README

The package discretefit implements fast Monte Carlo simulations for goodness-of-fit (GOF) tests for discrete distributions. This includes tests based on the root-mean-square statistic, the Chi-squared statistic, the log-likelihood-ratio (G²) statistic, the Freeman-Tukey (Hellinger-distance) statistic, the Kolmogorov-Smirnov statistic, and the Cramer-von Mises statistic.

Simulations are written in C++ (utilizing Rcpp) and are considerably faster than the simulated Chi-squared GOF test in the R stats package.

Installation

install.packages("discretefit")

devtools::install_github("josh-mc/discretefit")

Usage

The GOF tests in discretefit function on a vector of counts, x, and a vector of probabilities, p. In the below example, x represents a vector of counts for five categories, and p represents a vector of probabilities for each corresponding category. The GOF tests provides p-values for the null hypothesis that x is a random sample of the discrete distribution defined by p.

library(discretefit)
library(bench)

x <- c(42, 0, 13, 2, 109)
p <- c(0.2, 0.05, 0.1, 0.05, 0.6)

chisq_gof(x, p)
#> 
#>  Simulated Chi-squared goodness-of-fit test
#> 
#> data:  x
#> Chi-squared = 17.082, p-value = 0.0022
rms_gof(x, p)
#> 
#>  Simulated root-mean-square goodness-of-fit test
#> 
#> data:  x
#> RMS = 1.731, p-value = 0.0389
g_gof(x, p)
#> 
#>  Simulated log-likelihood-ratio goodness-of-fit test
#> 
#> data:  x
#> G2 = 27.362, p-value = 9.999e-05
ft_gof(x, p)
#> 
#>  Simulated Freeman-Tukey goodness-of-fit test
#> 
#> data:  x
#> FT = 45.599, p-value = 9.999e-05
ks_gof(x, p)
#> 
#>  Simulated Kolmogorov-Smirnov goodness-of-fit test
#> 
#> data:  x
#> KS = 0.056627, p-value = 0.2404
cvm_gof(x, p)
#> 
#>  Simulated Cramer-von Mises goodness-of-fit test
#> 
#> data:  x
#> W2 = 0.12578, p-value = 0.1784

Speed

The simulated Chi-squared GOF test in discretefit produces identical p-values to the simulated Chi-squared GOF test in the stats package that is part of base R.

set.seed(499)
chisq_gof(x, p, reps = 2000)$p.value
#> [1] 0.002998501
set.seed(499)
chisq.test(x, p = p, simulate.p.value = TRUE)$p.value
#> [1] 0.002998501

However, because Monte Carlo simulations in discretefit are implemented in C++, chisq_gof is much faster than chisq.test, ~20 times faster for the following case.
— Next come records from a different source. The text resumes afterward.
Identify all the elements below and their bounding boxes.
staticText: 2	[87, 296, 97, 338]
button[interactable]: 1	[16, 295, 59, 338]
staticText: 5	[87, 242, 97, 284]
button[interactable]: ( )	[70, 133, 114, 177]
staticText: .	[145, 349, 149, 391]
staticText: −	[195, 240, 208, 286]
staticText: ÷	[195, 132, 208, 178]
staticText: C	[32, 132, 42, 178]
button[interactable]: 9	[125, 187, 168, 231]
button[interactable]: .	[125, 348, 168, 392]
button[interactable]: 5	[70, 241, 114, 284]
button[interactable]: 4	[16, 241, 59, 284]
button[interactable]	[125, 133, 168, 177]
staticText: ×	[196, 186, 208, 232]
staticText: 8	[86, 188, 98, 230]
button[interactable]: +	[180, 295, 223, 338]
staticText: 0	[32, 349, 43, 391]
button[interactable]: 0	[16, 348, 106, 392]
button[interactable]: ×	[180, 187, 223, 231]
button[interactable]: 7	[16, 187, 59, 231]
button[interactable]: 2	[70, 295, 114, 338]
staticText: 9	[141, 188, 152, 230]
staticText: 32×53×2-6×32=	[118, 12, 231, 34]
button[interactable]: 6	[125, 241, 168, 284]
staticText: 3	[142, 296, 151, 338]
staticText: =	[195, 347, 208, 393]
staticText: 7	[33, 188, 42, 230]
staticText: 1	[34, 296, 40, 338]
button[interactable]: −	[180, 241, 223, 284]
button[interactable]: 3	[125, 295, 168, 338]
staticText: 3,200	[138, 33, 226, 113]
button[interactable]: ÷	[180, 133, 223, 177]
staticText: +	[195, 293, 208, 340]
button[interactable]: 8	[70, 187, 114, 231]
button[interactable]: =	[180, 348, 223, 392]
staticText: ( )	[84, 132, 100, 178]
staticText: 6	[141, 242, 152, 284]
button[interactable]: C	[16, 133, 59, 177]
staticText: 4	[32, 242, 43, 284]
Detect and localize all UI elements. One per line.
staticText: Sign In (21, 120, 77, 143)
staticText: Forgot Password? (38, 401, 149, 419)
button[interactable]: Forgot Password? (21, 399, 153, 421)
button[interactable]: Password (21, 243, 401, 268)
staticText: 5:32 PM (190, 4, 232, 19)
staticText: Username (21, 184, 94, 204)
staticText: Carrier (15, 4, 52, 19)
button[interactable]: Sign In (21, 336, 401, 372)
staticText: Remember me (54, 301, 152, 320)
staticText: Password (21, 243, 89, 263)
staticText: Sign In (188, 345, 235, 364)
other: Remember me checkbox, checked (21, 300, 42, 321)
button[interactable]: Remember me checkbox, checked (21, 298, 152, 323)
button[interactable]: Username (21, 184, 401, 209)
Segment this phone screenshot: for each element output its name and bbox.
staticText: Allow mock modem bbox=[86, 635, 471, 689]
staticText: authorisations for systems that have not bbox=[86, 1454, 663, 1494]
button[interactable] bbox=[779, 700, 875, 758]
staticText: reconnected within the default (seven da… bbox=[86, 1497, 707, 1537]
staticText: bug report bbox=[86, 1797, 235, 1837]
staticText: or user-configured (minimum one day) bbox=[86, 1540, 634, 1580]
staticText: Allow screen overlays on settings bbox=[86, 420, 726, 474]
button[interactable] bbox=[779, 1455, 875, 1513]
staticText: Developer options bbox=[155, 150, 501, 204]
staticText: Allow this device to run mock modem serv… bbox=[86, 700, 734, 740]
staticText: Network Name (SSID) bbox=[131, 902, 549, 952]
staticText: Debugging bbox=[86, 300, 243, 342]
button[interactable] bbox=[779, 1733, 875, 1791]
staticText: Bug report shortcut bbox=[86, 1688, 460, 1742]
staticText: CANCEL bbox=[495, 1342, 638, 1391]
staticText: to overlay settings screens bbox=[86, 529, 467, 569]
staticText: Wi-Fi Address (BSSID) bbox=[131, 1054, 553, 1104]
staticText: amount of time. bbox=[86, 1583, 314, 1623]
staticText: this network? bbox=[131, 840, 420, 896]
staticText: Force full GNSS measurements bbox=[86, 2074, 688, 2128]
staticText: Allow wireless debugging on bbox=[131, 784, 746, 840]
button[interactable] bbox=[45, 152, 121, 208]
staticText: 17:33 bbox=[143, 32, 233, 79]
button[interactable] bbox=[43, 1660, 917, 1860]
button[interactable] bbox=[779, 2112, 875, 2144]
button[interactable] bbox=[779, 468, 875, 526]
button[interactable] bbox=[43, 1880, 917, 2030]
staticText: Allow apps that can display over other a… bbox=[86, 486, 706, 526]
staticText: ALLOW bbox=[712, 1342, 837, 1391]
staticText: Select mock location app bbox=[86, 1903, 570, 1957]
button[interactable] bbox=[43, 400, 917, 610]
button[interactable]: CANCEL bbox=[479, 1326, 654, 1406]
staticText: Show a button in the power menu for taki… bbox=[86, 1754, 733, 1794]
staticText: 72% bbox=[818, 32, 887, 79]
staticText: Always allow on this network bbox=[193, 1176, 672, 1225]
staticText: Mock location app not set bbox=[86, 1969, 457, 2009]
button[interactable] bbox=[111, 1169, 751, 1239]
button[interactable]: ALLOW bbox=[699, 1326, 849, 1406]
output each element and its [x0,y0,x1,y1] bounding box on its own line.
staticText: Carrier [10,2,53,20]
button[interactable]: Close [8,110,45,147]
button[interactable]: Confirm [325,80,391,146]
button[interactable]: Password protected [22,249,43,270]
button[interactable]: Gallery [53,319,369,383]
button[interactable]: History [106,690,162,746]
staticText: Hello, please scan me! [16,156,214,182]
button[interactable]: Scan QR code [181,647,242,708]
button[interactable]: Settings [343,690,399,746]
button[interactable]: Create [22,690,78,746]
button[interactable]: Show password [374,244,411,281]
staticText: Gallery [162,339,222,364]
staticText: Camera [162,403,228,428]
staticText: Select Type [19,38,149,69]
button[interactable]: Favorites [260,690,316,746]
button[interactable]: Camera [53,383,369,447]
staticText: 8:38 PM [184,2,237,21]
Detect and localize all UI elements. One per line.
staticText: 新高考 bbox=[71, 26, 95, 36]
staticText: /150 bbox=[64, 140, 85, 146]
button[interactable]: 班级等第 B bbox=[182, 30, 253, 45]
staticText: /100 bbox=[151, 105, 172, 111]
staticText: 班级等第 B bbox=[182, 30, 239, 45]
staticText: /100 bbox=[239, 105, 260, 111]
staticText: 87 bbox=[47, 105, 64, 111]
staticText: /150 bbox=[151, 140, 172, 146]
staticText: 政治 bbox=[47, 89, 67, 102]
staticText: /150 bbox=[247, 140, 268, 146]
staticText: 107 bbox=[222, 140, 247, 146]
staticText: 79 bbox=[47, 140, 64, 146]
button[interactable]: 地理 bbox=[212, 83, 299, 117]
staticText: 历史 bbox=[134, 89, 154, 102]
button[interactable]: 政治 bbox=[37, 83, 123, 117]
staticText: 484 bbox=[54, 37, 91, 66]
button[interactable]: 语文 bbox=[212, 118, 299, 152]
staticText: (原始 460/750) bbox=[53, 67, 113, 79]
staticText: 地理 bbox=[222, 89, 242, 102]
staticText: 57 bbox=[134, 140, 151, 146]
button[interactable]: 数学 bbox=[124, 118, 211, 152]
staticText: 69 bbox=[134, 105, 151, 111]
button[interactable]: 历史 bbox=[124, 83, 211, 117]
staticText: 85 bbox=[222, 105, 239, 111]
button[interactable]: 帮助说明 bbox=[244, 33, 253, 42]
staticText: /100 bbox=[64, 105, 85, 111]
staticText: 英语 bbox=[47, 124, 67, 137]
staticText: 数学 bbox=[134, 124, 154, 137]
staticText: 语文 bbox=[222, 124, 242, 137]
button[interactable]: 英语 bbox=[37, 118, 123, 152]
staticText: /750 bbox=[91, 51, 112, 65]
speed <- bench::mark(min_iterations = 1000, check = FALSE, 
  chisq_gof = chisq_gof(x, p, reps = 2000),
  chisq.test = chisq.test(x, p = p, simulate.p.value = TRUE, B = 2000)
)
#> Warning: Some expressions had a GC in every iteration; so filtering is disabled.

ggplot2::autoplot(speed) +
  ggplot2::theme_minimal() +
  ggplot2::xlab(NULL) +
  ggplot2::ylab(NULL) 
#> Loading required namespace: tidyr

Additionally, the simulated GOF tests in base R is vectorized, so for large vectors attempting a large number of simulations may not be possible because of memory constraints. Since the functions in discretefit are not vectorized, memory use is minimized.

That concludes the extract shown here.